Instigated by Russian cyber criminals who planted NotPetya malware in a Ukrainian accounting package, the malware quickly spread across the world to cause an estimated $15 billion ($US10 billion) in reported damages and halt many key supply chains as Merck and the likes of shipping giant Maersk struggled to recover.

Shortly after the attack, Merck reported a $350 million ($US240 million) sales drop because NotPetya’s impact on its supply chain meant it couldn’t meet customer demand, as well as a $200 million ($US135 million) revenue hit for lost sales.

The verdict is “an incredible blow for the insurance industry,” said Monica Oravcova, co-founder and chief operating officer of security firm Naoris Protocol, said as the verdict was announced.

“It will no doubt precipitate a flurry of activity in existing insurance industry underwriting practices,” she said, warning that the ruling “will impact not only insurers but the companies that seek cover… We can expect even tighter restrictions, exclusions, and possibly another spike in premiums.”

Your cyber defences determine your insurance eligibility

Cyber insurance companies have had a difficult few years, as what once seemed like a promising line of business became an underwriting nightmare amidst the realisation that premiums could not cover soaring ransom demands.

Since then, steep premium price hikes have helped cyber insurers better contain their exposure to cyber attacks – with some rejecting claims, many banning ransomware payments, and others requiring companies to implement laundry lists of technological and policy requirements.

Fully 95 per cent of respondents to a new 14-country Sophos analysis reported that their ability to get a cyber policy, as well as its price and terms, were all tied to the quality of their cyber defences.

“With cyber-attacks becoming increasingly sophisticated, insurers now demand increasing levels of risk management from businesses seeking coverage,” said Tom Salter, account executive with PSC Insurance, which recently joined technology service provider Somerville to prepare a checklist of security capabilities that insurers expect.

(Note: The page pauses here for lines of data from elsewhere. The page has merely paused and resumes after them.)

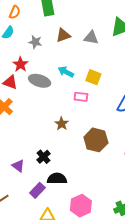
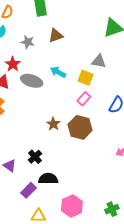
gray triangle: (91, 38) -> (99, 61), moved
pink rectangle: (81, 97) -> (84, 99), moved, turned -56
brown hexagon: (96, 140) -> (80, 127), moved

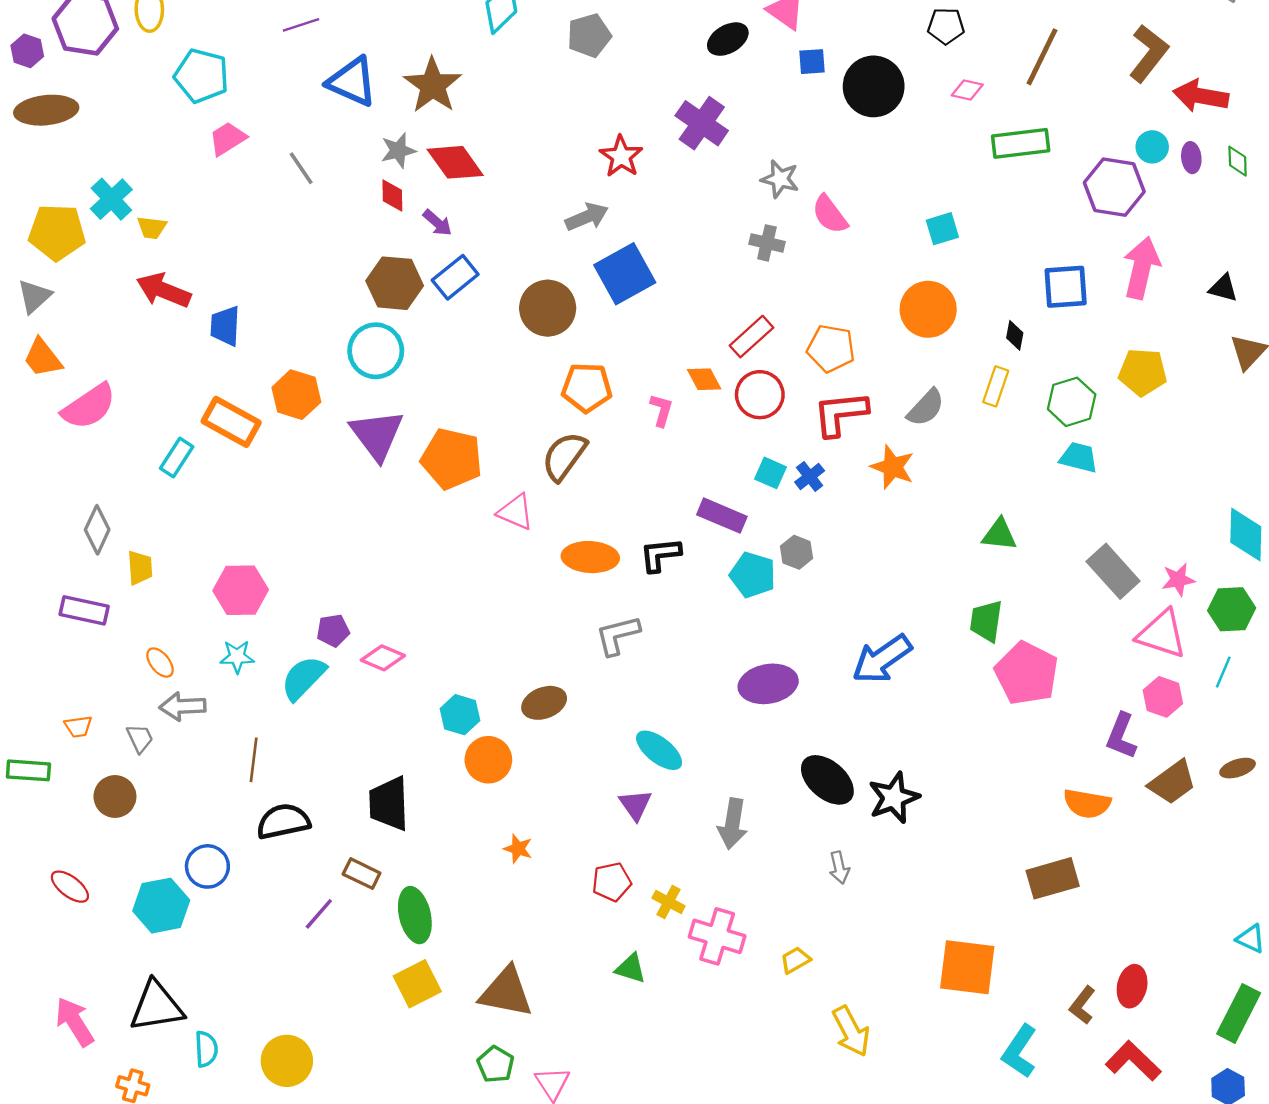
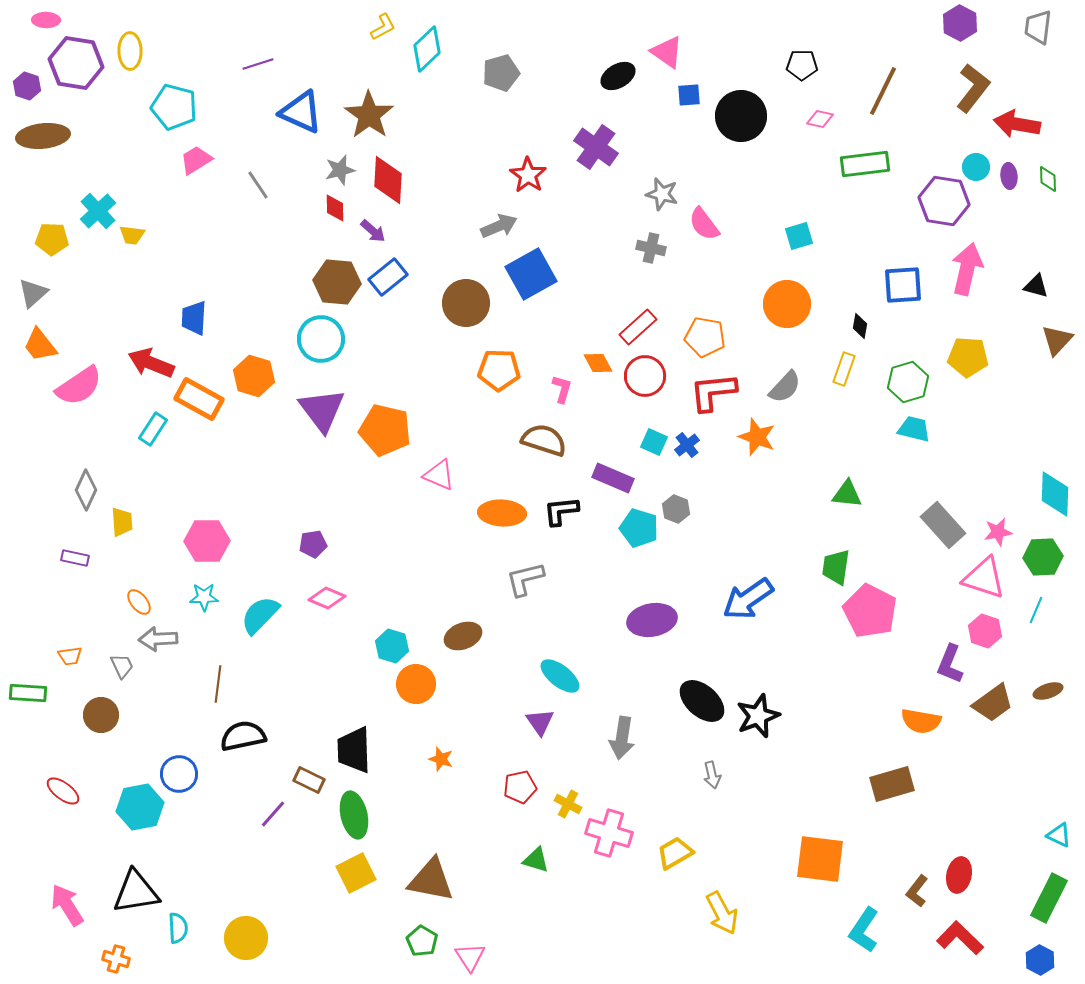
red diamond: (455, 162) -> (388, 180), turned 39
yellow pentagon: (57, 232) -> (52, 239), size x0.7
red arrow: (164, 290) -> (151, 363), moved
brown semicircle: (564, 456) -> (544, 440), moved, turned 72
purple rectangle: (84, 610) -> (75, 558), size x0.7
purple pentagon: (333, 631) -> (313, 544), moved
black trapezoid: (389, 804) -> (354, 750), moved
yellow trapezoid: (795, 960) -> (675, 853), size x1.4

These include encryption of sensitive data; use of multi-factor authentication; comprehensive endpoint protection; regular and offsite backups; regular testing of backups to ensure they’re recoverable; scanning of incoming emails; user security training; admin checks to confirm changes in customer and partner details; financial checks such as requiring two parties to authorise outgoing payments over a certain amount; and patch management to ensure critical patches are installed as soon as possible.

“It is imperative to demonstrate to insurers that your business has a robust risk management system in place to secure the most appropriate coverage that meets the needs of your business,” Salter said.

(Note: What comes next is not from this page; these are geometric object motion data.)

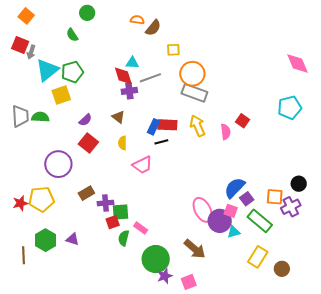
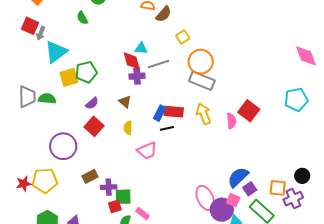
yellow square: (173, 50) -> (183, 37), turned -32
green pentagon: (72, 72) -> (86, 72), moved
red square: (243, 121) -> (249, 111), size x1.5

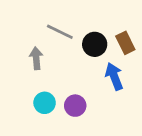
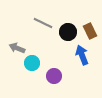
gray arrow: (36, 58) -> (17, 48), moved, turned -63
cyan circle: (45, 103) -> (32, 63), moved

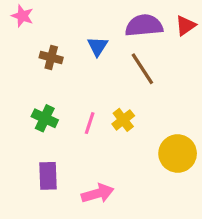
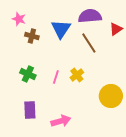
pink star: (22, 16) -> (19, 19), moved
red triangle: (186, 26) -> (116, 29), moved
blue triangle: (98, 46) -> (61, 29), size x1.5

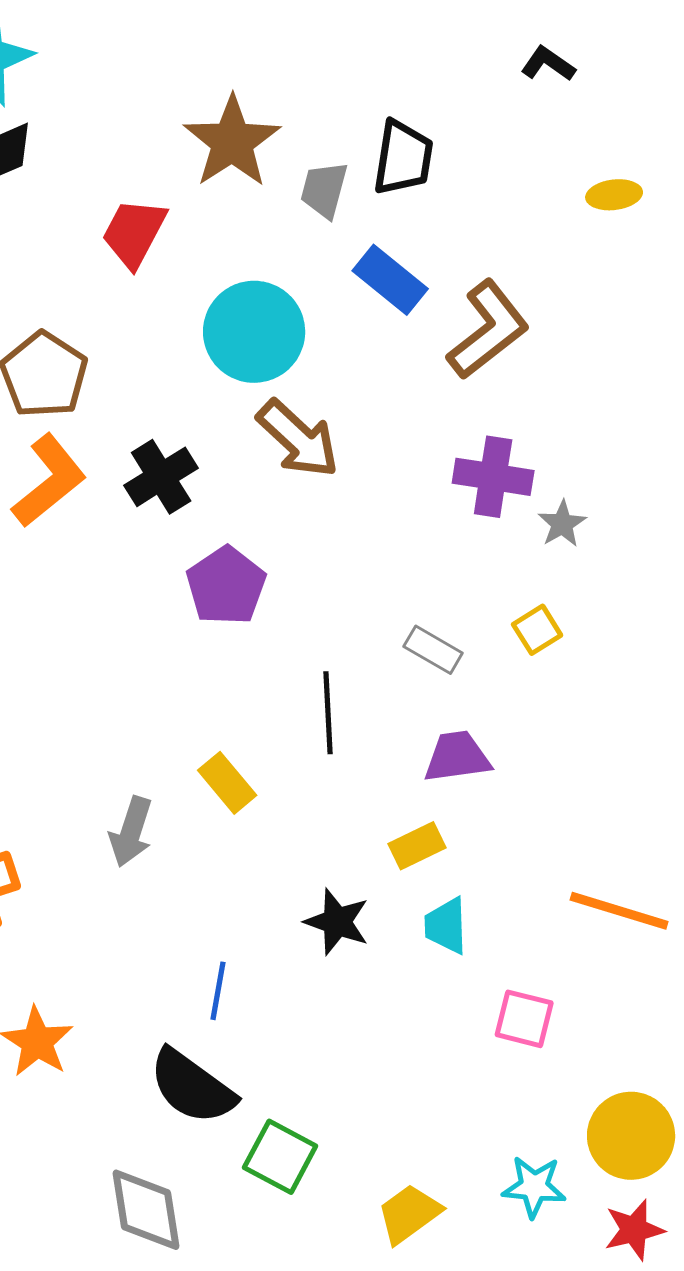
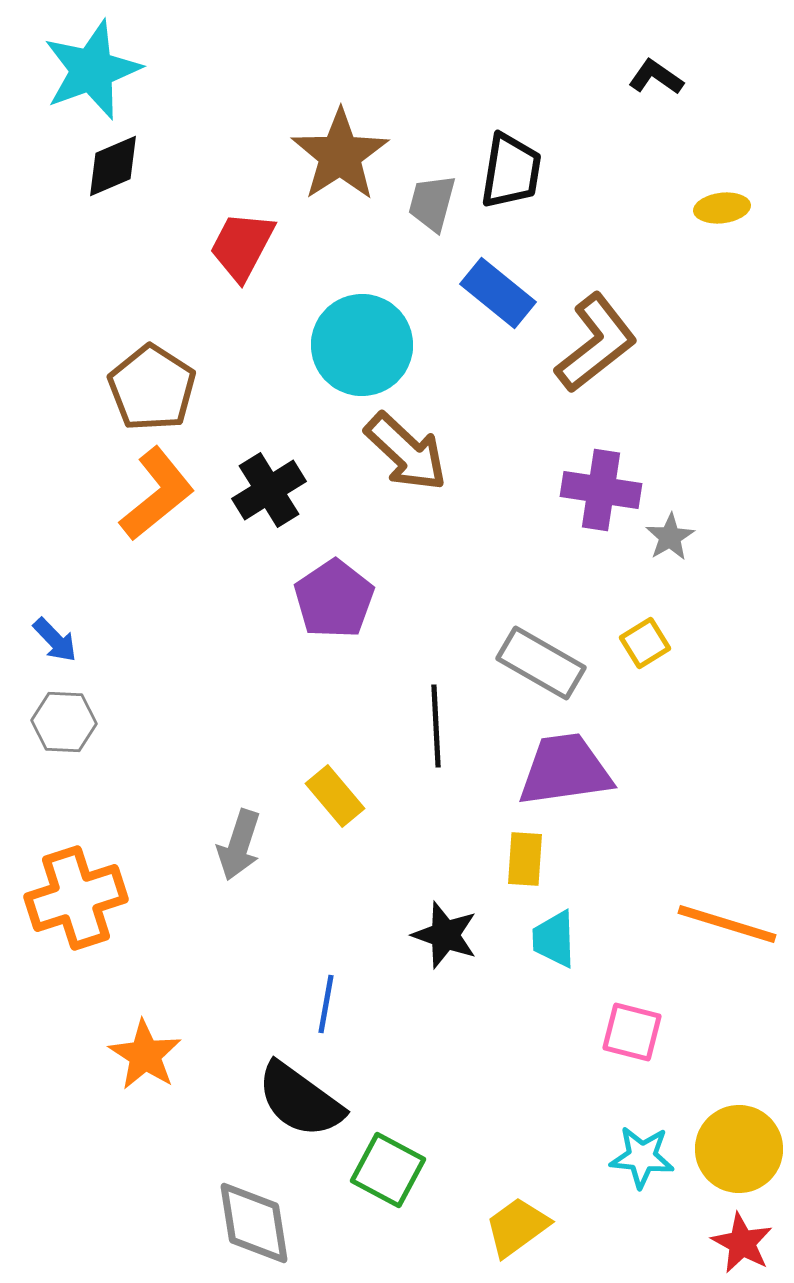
gray rectangle: (433, 650) -> (541, 663), size x1.5
purple trapezoid: (457, 757) -> (565, 770), size x1.4
yellow rectangle: (417, 846) -> (525, 859), turned -60
cyan star: (534, 1187) -> (642, 1157), moved
red star: (634, 1230) -> (742, 1243), turned -30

Some 91 per cent of cyber security and IT professionals that Sophos surveyed reported having cyber insurance, while 695 respondents – 23 per cent of the total – said their company was insured and made a ransom payment in the last year.

Indeed, insured companies were four times more likely to have paid a ransom to recover their data – with large companies more likely to have policies.

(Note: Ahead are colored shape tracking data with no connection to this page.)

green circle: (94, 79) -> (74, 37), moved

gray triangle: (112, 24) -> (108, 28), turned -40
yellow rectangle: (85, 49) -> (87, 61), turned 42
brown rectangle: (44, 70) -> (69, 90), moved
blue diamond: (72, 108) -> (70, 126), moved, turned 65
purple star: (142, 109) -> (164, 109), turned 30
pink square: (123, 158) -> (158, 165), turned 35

Failure to take out cyber insurance has already created problems for companies like private healthcare insurer Medibank, which revealed last year that its decision to not buy cyber insurance had left it financially exposed to a massive cyber attack.

Medibank crowed that it had followed government guidance in electing not to pay the ransom, but with millions of Australians’ health records breached, the company now faces a series of class-action lawsuits – with the third such action lodged this month by Slater & Gordon.